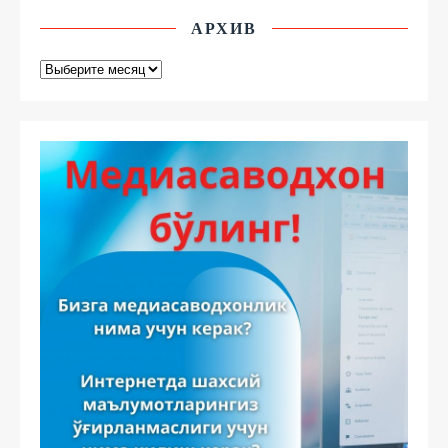
АРХИВ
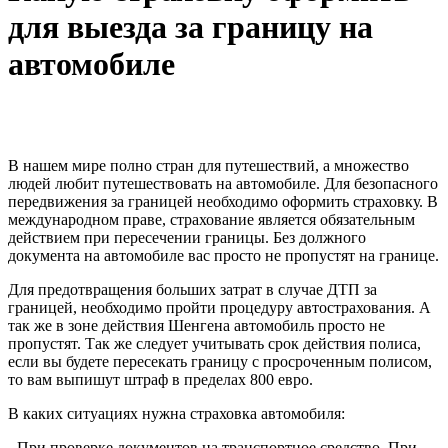
для выезда за границу на
автомобиле
В нашем мире полно стран для путешествий, а множество
людей любит путешествовать на автомобиле. Для безопасного
передвижения за границей необходимо оформить страховку. В
международном праве, страхование является обязательным
действием при пересечении границы. Без должного
документа на автомобиле вас просто не пропустят на границе.
Для предотвращения больших затрат в случае ДТП за
границей, необходимо пройти процедуру автострахования. А
так же в зоне действия Шенгена автомобиль просто не
пропустят. Так же следует учитывать срок действия полиса,
если вы будете пересекать границу с просроченным полисом,
то вам выпишут штраф в пределах 800 евро.
В каких ситуациях нужна страховка автомобиля:
- При проверке документов на транспортное средство. При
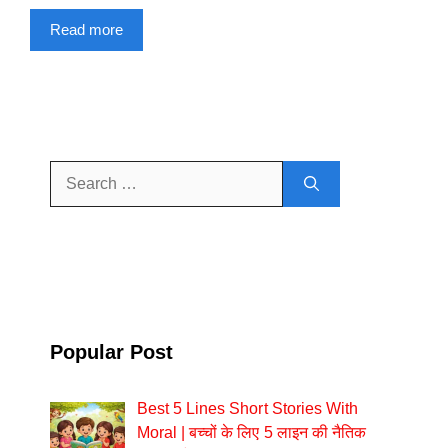
Read more
Search
for:
Popular Post
Best 5 Lines Short Stories With
Moral | बच्चों के लिए 5 लाइन की नैतिक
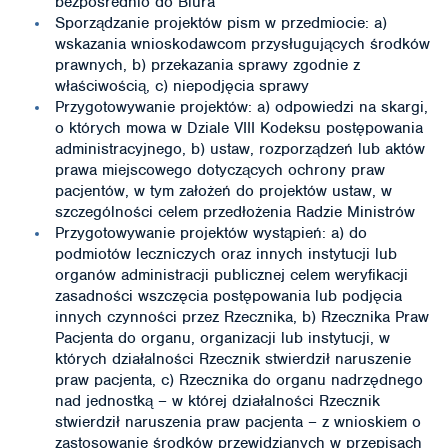
bezpośrednio do Biura
Sporządzanie projektów pism w przedmiocie: a)
wskazania wnioskodawcom przysługujących środków
prawnych, b) przekazania sprawy zgodnie z
właściwością, c) niepodjęcia sprawy
Przygotowywanie projektów: a) odpowiedzi na skargi,
o których mowa w Dziale VIII Kodeksu postępowania
administracyjnego, b) ustaw, rozporządzeń lub aktów
prawa miejscowego dotyczących ochrony praw
pacjentów, w tym założeń do projektów ustaw, w
szczególności celem przedłożenia Radzie Ministrów
Przygotowywanie projektów wystąpień: a) do
podmiotów leczniczych oraz innych instytucji lub
organów administracji publicznej celem weryfikacji
zasadności wszczęcia postępowania lub podjęcia
innych czynności przez Rzecznika, b) Rzecznika Praw
Pacjenta do organu, organizacji lub instytucji, w
których działalności Rzecznik stwierdził naruszenie
praw pacjenta, c) Rzecznika do organu nadrzędnego
nad jednostką – w której działalności Rzecznik
stwierdził naruszenia praw pacjenta – z wnioskiem o
zastosowanie środków przewidzianych w przepisach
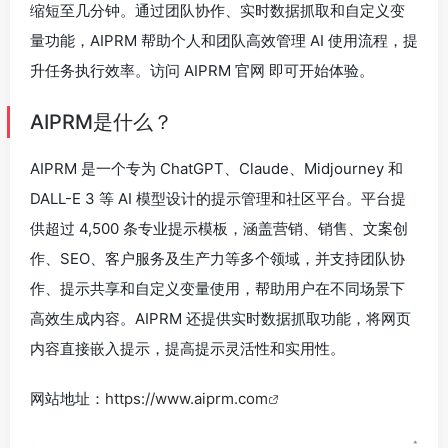
缩短至几分钟。通过团队协作、实时数据抓取和自定义变
量功能，AIPRM 帮助个人和团队高效管理 AI 使用流程，提
升任务执行效率。访问 AIPRM 官网 即可开始体验。
AIPRM是什么？
AIPRM 是一个专为 ChatGPT、Claude、Midjourney 和
DALL-E 3 等 AI 模型设计的提示管理和社区平台。平台提
供超过 4,500 条专业提示模板，涵盖营销、销售、文案创
作、SEO、客户服务及生产力等多个领域，并支持团队协
作、提示共享和自定义变量使用，帮助用户在不同场景下
高效生成内容。AIPRM 还提供实时数据抓取功能，将网页
内容直接嵌入提示，提高提示灵活性和实用性。
网站地址：
https://www.aiprm.com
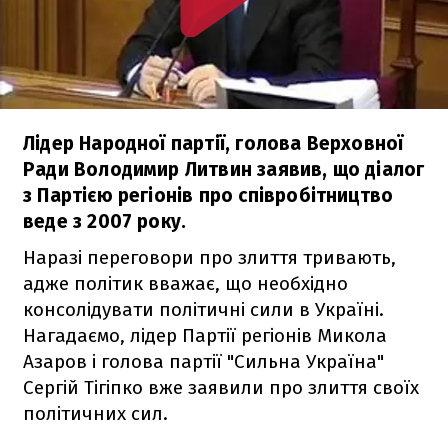
Лідер Народної партії, голова Верховної
Ради Володимир Литвин заявив, що діалог
з Партією регіонів про співробітництво
веде з 2007 року.
Наразі переговори про злиття тривають,
адже політик вважає, що необхідно
консолідувати політичні сили в Україні.
Нагадаємо, лідер Партії регіонів Микола
Азаров і голова партії "Сильна Україна"
Сергій Тігіпко вже заявили про злиття своїх
політичних сил.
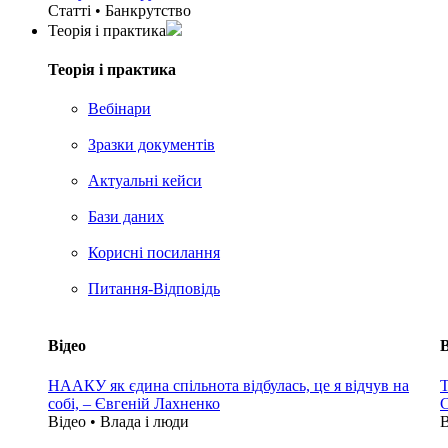
Статті • Банкрутство
Теорія i практика
Теорія i практика
Вебінари
Зразки документів
Актуальні кейси
Бази даних
Корисні посилання
Питання-Відповідь
Відео
В
НААКУ як єдина спільнота відбулась, це я відчув на
Т
собі, – Євгеній Лахненко
С
Відео • Влада i люди
В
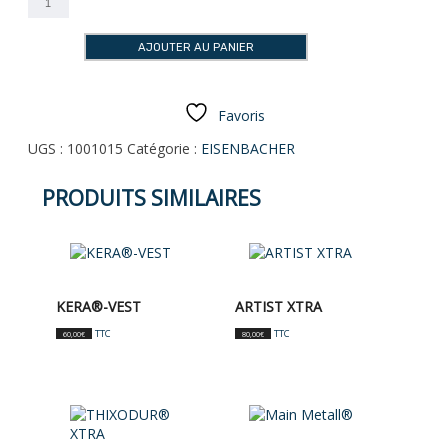
de
KERA®LIQUE
AJOUTER AU PANIER
Favoris
UGS :
1001015
Catégorie :
EISENBACHER
PRODUITS SIMILAIRES
KERA®-VEST
ARTIST XTRA
TTC
TTC
60,00
€
80,00
€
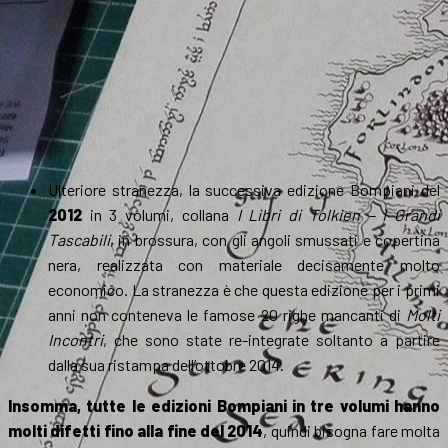
Ulteriore stranezza, la successiva edizione Bompiani del
2012
in 3 volumi, collana
I Libri di Tolkien – I Grandi
Tascabili
, in brossura, con gli angoli smussati e copertina
nera, realizzata con materiale decisamente molto
economico. La stranezza è che questa edizione per i primi
anni non conteneva le famose 20 righe mancanti di
Molti
Incontri
, che sono state re-integrate soltanto a partire
dalla sua ristampa dell’ottobre 2014.
Insomma, tutte le edizioni Bompiani in tre volumi hanno
molti difetti fino alla fine del 2014
, quindi bisogna fare molta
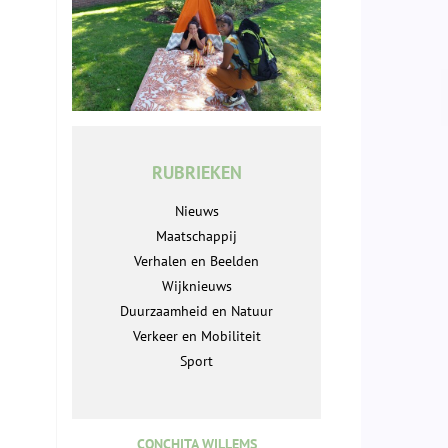
RUBRIEKEN
Nieuws
Maatschappij
Verhalen en Beelden
Wijknieuws
Duurzaamheid en Natuur
Verkeer en Mobiliteit
Sport
CONCHITA WILLEMS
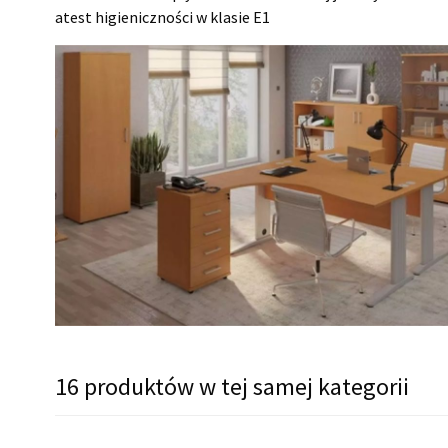
atest higieniczności w klasie E1
16 produktów w tej samej kategorii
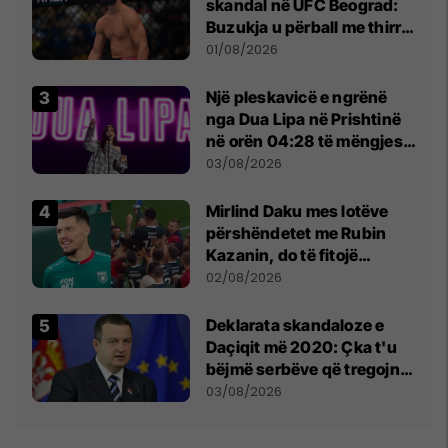
skandal në UFC Beograd:
Buzukja u përball me thirrje
anti-shqiptare nga
01/08/2026
tribunat
Një pleskavicë e ngrënë
nga Dua Lipa në Prishtinë
në orën 04:28 të mëngjesit
- dhe bota digjitale serbe
03/08/2026
shpall gjendjen e luftës
Mirlind Daku mes lotëve
përshëndetet me Rubin
Kazanin, do të fitojë
miliona te Spartak Moska
02/08/2026
​Deklarata skandaloze e
Daçiqit më 2020: Çka t'u
bëjmë serbëve që tregojnë
ku janë varrosur shqiptarët
03/08/2026
në Serbi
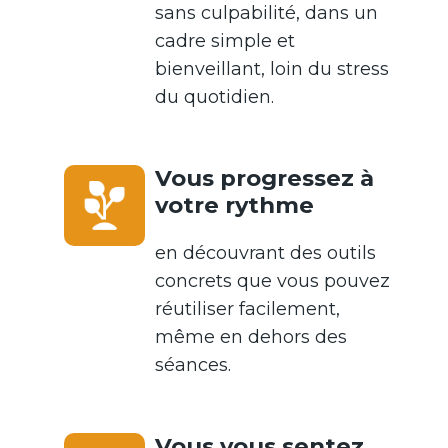
sans culpabilité, dans un
cadre simple et
bienveillant, loin du stress
du quotidien.
Vous progressez à
votre rythme
en découvrant des outils
concrets que vous pouvez
réutiliser facilement,
même en dehors des
séances.
Vous vous sentez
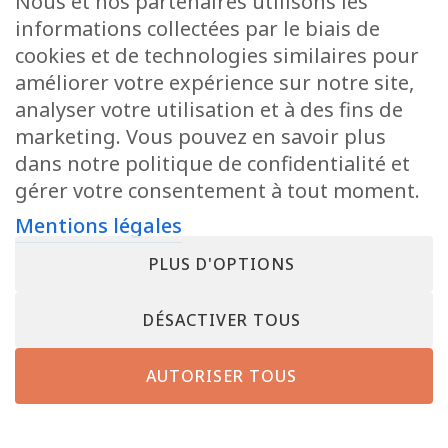
Nous et nos partenaires utilisons les
informations collectées par le biais de
cookies et de technologies similaires pour
améliorer votre expérience sur notre site,
analyser votre utilisation et à des fins de
marketing. Vous pouvez en savoir plus
dans notre politique de confidentialité et
gérer votre consentement à tout moment.
Mentions légales
PLUS D'OPTIONS
DÉSACTIVER TOUS
AUTORISER TOUS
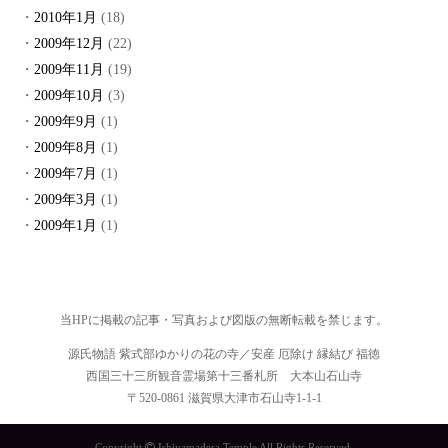
2010年1月
(18)
2009年12月
(22)
2009年11月
(19)
2009年10月
(3)
2009年9月
(1)
2009年8月
(1)
2009年7月
(1)
2009年3月
(1)
2009年1月
(1)
当HPに掲載の記事・写真および図版の無断転載を禁じます。
源氏物語 紫式部ゆかりの花の寺／安産 厄除け 縁結び 福徳
西国三十三所観音霊場第十三番札所 大本山石山寺
〒520-0861 滋賀県大津市石山寺1-1-1
Copyright
Ishiyamadera Temple All Rights Reserved.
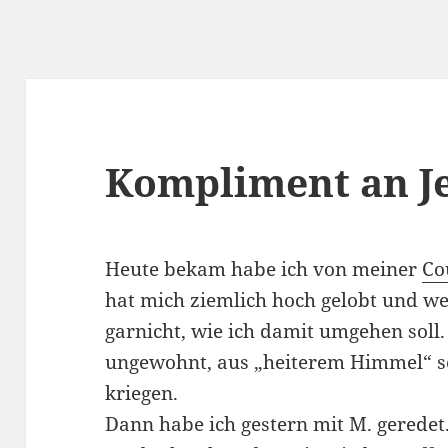
Kompliment an Je
Heute bekam habe ich von meiner
Co
hat mich ziemlich hoch gelobt und we
garnicht, wie ich damit umgehen soll.
ungewohnt, aus „heiterem Himmel“ s
kriegen.
Dann habe ich gestern mit M. geredet.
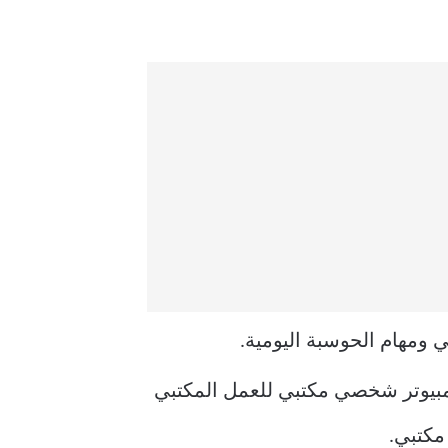
كمبيوتر شخصي مكتبي للعمل المكتبي
مكتبي.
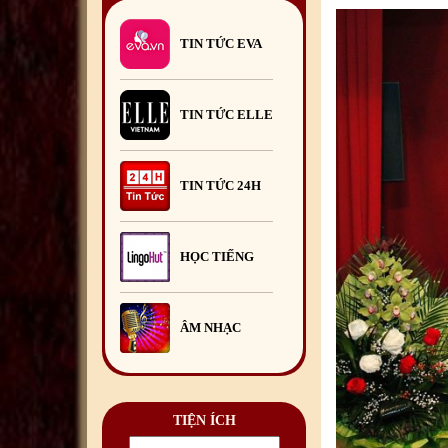
Hội Doanh nghiệp Việt Nam
tại Romania tổ chức Chương
TIN TỨC EVA
trình Giao lưu mở.
23
/06
/2026
TIN TỨC ELLE
TIN TỨC 24H
HỌC TIẾNG
ÂM NHẠC
TIỆN ÍCH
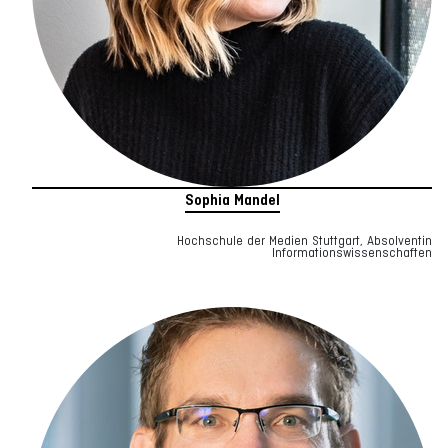
Sophia Mandel
Hochschule der Medien Stuttgart, Absolventin
Informationswissenschaften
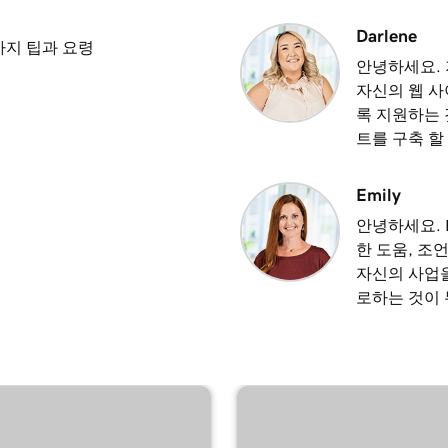
3m 8s
Darlene
가지 팁과 요령
안녕하세요. 저
자신의 웹 사
2m 23s
록 지원하는
트를 구축 할
2m 18s
Emily
안녕하세요. 
2m 15s
한 도움, 조
자신의 사업을
로하는 것이
2m 30s
1m 54s
 사용
3m 22s
디어로 사용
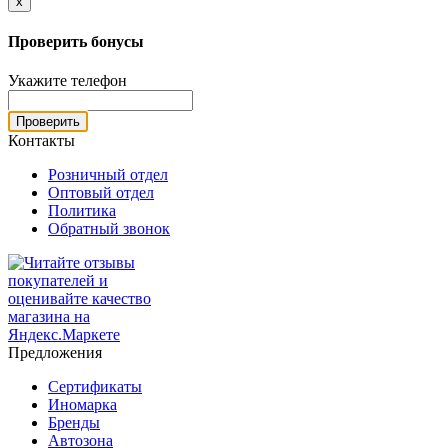
x
Проверить бонусы
Укажите телефон
Проверить
Контакты
Розничный отдел
Оптовый отдел
Политика
Обратный звонок
Предложения
Сертификаты
Иномарка
Бренды
Автозона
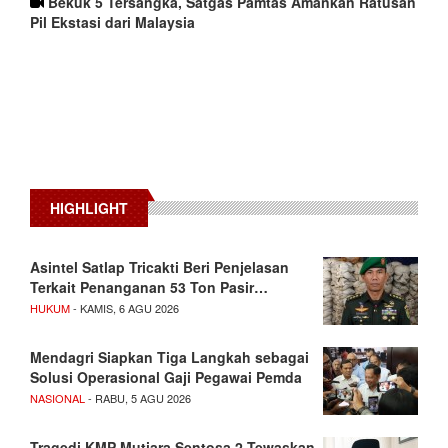
Bekuk 5 Tersangka, Satgas Pamtas Amankan Ratusan
Pil Ekstasi dari Malaysia
HIGHLIGHT
Asintel Satlap Tricakti Beri Penjelasan
Terkait Penanganan 53 Ton Pasir…
HUKUM
- KAMIS, 6 AGU 2026
Mendagri Siapkan Tiga Langkah sebagai
Solusi Operasional Gaji Pegawai Pemda
NASIONAL
- RABU, 5 AGU 2026
Tragedi KMP Mutiara Sentosa 2 Tewaskan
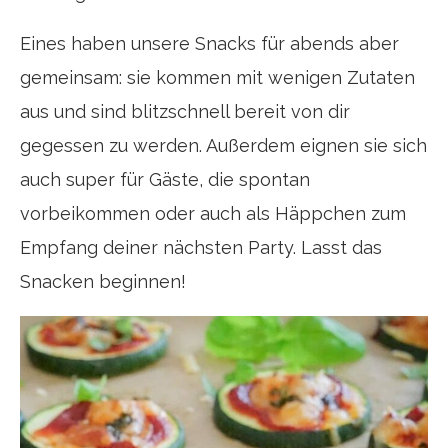
Eines haben unsere Snacks für abends aber
gemeinsam: sie kommen mit wenigen Zutaten
aus und sind blitzschnell bereit von dir
gegessen zu werden. Außerdem eignen sie sich
auch super für Gäste, die spontan
vorbeikommen oder auch als Häppchen zum
Empfang deiner nächsten Party. Lasst das
Snacken beginnen!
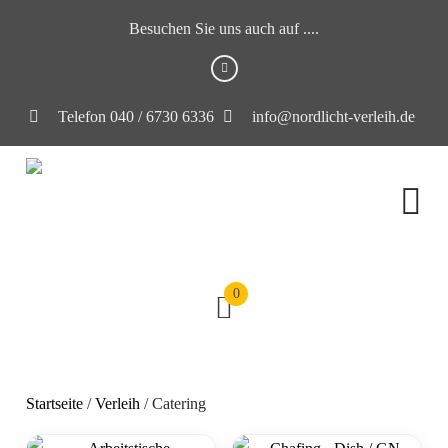
Besuchen Sie uns auch auf ....
Telefon 040 / 6730 6336
info@nordlicht-verleih.de
0
Startseite
/
Verleih
/ Catering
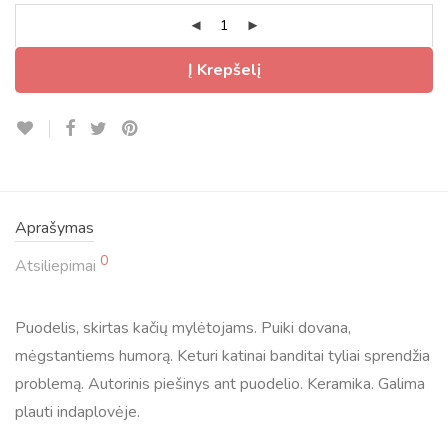
Į Krepšelį
Aprašymas
0
Atsiliepimai
Puodelis, skirtas kačių mylėtojams. Puiki dovana,
mėgstantiems humorą. Keturi katinai banditai tyliai sprendžia
problemą. Autorinis piešinys ant puodelio. Keramika. Galima
plauti indaplovėje.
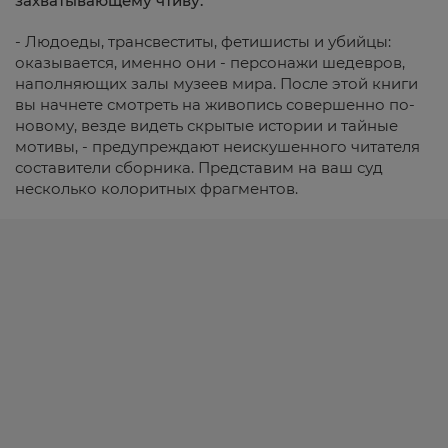
захватывающему чтиву.
- Людоеды, трансвеститы, фетишисты и убийцы:
оказывается, именно они - персонажи шедевров,
наполняющих залы музеев мира. После этой книги
вы начнете смотреть на живопись совершенно по-
новому, везде видеть скрытые истории и тайные
мотивы, - предупреждают неискушенного читателя
составители сборника. Представим на ваш суд
несколько колоритных фрагментов.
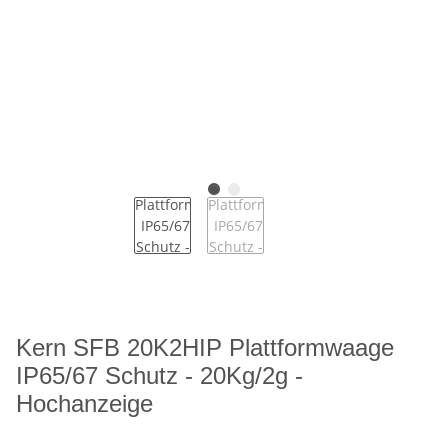
Kern SFB 20K2HIP Plattformwaage
IP65/67 Schutz - 20Kg/2g -
Hochanzeige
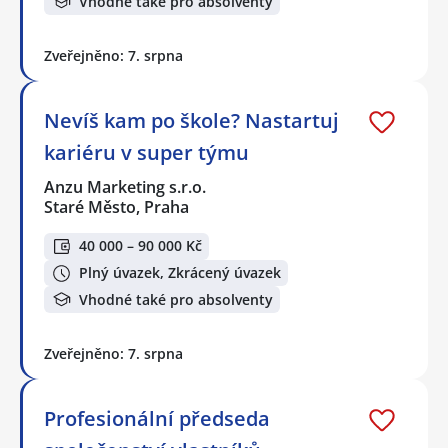
Vhodné také pro absolventy
Zveřejněno: 7. srpna
Nevíš kam po škole? Nastartuj
kariéru v super týmu
Anzu Marketing s.r.o.
Staré Město, Praha
40 000 – 90 000 Kč
Plný úvazek, Zkrácený úvazek
Vhodné také pro absolventy
Zveřejněno: 7. srpna
Profesionální předseda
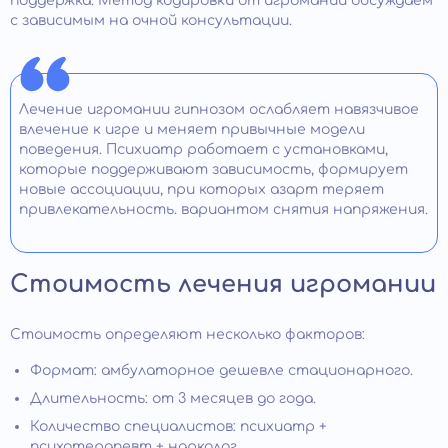
поддержка. Метод кодировки от игромании обсуждаем
с зависимым на очной консультации.
Лечение игромании гипнозом ослабляет навязчивое
влечение к игре и меняет привычные модели
поведения. Психиатр работает с установками,
которые поддерживают зависимость, формирует
новые ассоциации, при которых азарт теряет
привлекательность. вариантом снятия напряжения.
Стоимость лечения игромании
Стоимость определяют несколько факторов:
Формат: амбулаторное дешевле стационарного.
Длительность: от 3 месяцев до года.
Количество специалистов: психиатр +
психотерапевт + нарколог.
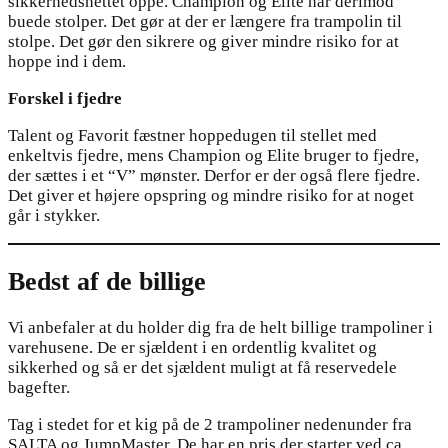
sikkerhedsnettet oppe. Champion og Elite har derimod
buede stolper. Det gør at der er længere fra trampolin til
stolpe. Det gør den sikrere og giver mindre risiko for at
hoppe ind i dem.
Forskel i fjedre
Talent og Favorit fæstner hoppedugen til stellet med
enkeltvis fjedre, mens Champion og Elite bruger to fjedre,
der sættes i et “V” mønster. Derfor er der også flere fjedre.
Det giver et højere opspring og mindre risiko for at noget
går i stykker.
Bedst af de billige
Vi anbefaler at du holder dig fra de helt billige trampoliner i
varehusene. De er sjældent i en ordentlig kvalitet og
sikkerhed og så er det sjældent muligt at få reservedele
bagefter.
Tag i stedet for et kig på de 2 trampoliner nedenunder fra
SALTA og JumpMaster. De har en pris der starter ved ca.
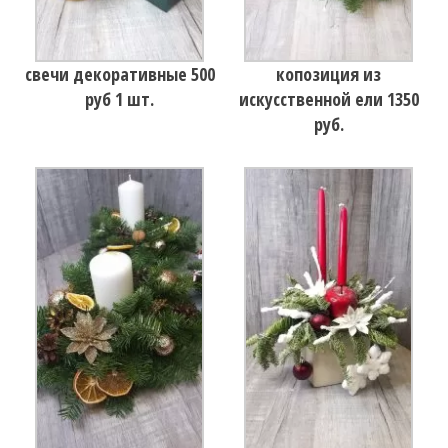
свечи декоративные 500
копозиция из
руб 1 шт.
искусственной ели 1350
руб.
--------------------------------
» **What the task requires**:
Considering only the material above, set down every line from the one with "для выезда за границу на" to the one with "пропустят. Так же", inclusive, exactly as written.

» **Response to this exercise**:
для выезда за границу на
автомобиле
В нашем мире полно стран для путешествий, а множество
людей любит путешествовать на автомобиле. Для безопасного
передвижения за границей необходимо оформить страховку. В
международном праве, страхование является обязательным
действием при пересечении границы. Без должного
документа на автомобиле вас просто не пропустят на границе.
Для предотвращения больших затрат в случае ДТП за
границей, необходимо пройти процедуру автострахования. А
так же в зоне действия Шенгена автомобиль просто не
пропустят. Так же следует учитывать срок действия полиса,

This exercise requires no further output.